KnowData: Knowledge-Enabled Data Generation for Improving Multimodal Models

YiPeng Chen; Chulin Xie; Zinan Lin; Dawn Song; Bo Li

KnowData: Knowledge-Enabled Data Generation for Improving Multimodal Models

YiPeng Chen, Chulin Xie, Zinan Lin, Dawn Song, Bo Li

26 Sept 2024 (modified: 05 Feb 2025)Submitted to ICLR 2025EveryoneRevisionsBibTeXCC BY 4.0

Keywords: Multimodal learning; Knowledge integration; Synthetic datasets; Zero-shot classification

TL;DR: In this paper, we introduce a framework to enhance the quality of synthetic image-text pairs for multimodal models such as CLIP by integrating real-world knowledge explicitly into the generation.

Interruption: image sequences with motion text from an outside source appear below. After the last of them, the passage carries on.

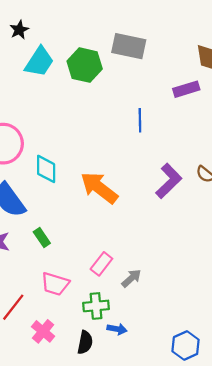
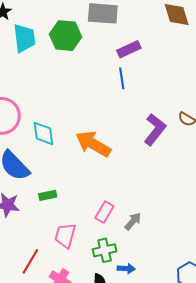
cyan trapezoid: (39, 62) -> (24, 38), turned -32
purple rectangle: (186, 89) -> (129, 49), moved
green rectangle: (42, 237) -> (48, 195), turned -60
pink trapezoid: (55, 284) -> (65, 235), turned 96

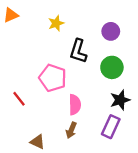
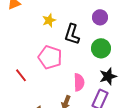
yellow star: (56, 23) -> (49, 20), moved
pink semicircle: (75, 105) -> (79, 82), moved

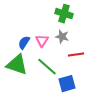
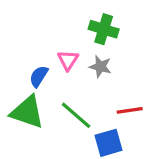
pink triangle: (42, 41) -> (68, 60), moved
red line: (76, 55) -> (130, 110), moved

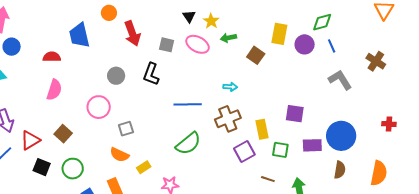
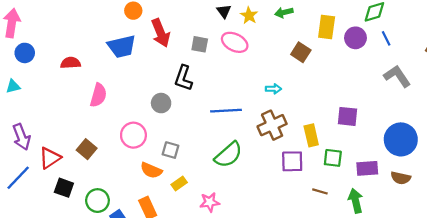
blue trapezoid: (79, 35) -> (122, 46), moved, turned -88
green arrow: (228, 38) -> (284, 12), moved
gray circle: (116, 76) -> (161, 103), moved
pink semicircle: (54, 90) -> (98, 95), moved
pink circle: (99, 107) -> (133, 135), moved
gray square: (126, 129) -> (170, 150), moved, turned 35
purple rectangle: (312, 145) -> (367, 168), moved
purple square: (244, 152) -> (292, 161), turned 30
green circle: (73, 169) -> (97, 201), moved
brown semicircle: (340, 170) -> (401, 178), turned 96

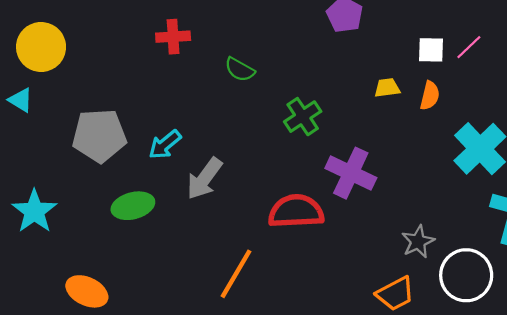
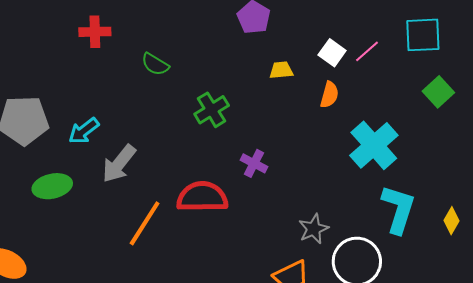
white square: (431, 50) -> (332, 53), turned 32
yellow trapezoid: (387, 88) -> (281, 70), moved
purple cross: (351, 173) -> (254, 163), size x0.6
orange line: (236, 274) -> (145, 223), moved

Abstract: In this paper, we introduce a framework to enhance the quality of synthetic image-text pairs for multimodal models such as CLIP. Our approach, named KnowData, integrates real-world knowledge explicitly into the generation of text descriptions. It combines structured knowledge from knowledge graphs like ConceptNet and unstructured knowledge extracted from Wikipedia, to ensure that the generated text descriptions are both contextually rich and accurately reflective of real-world knowledge. Additionally, we leverage Large Language Models for the expansion, summarization, and refinement of the text descriptions to ensure their coherence. These enriched texts are subsequently used to generate images through advanced text-to-image models like Stable Diffusion and DALLE-3. CLIP models are then fine-tuned with these synthetic image-text pairs for zero-shot classification tasks. Our experiments across 9 datasets demonstrate that CLIP models fine-tuned with our knowledge-guided synthetic datasets outperform state-of-the-art (SOTA) zero-shot CLIP methods (e.g., +11.23% on DTD and +4% on EuroSAT based on ViT-B/16 model; +11.47% on CIFAR-100 and +7.99% on DTD based on ResNet-50 model). These results showcase the improved out-of-distribution robustness and adaptability of our approach across a diverse set of data domains. We further substantiate the design of KnowData through ablation studies, revealing that the integration of knowledge not only enhances zero-shot performance but also contributes to the reliability, diversity, and detail-orientation of the generated synthetic images, thereby offering better data scaling laws for model performance.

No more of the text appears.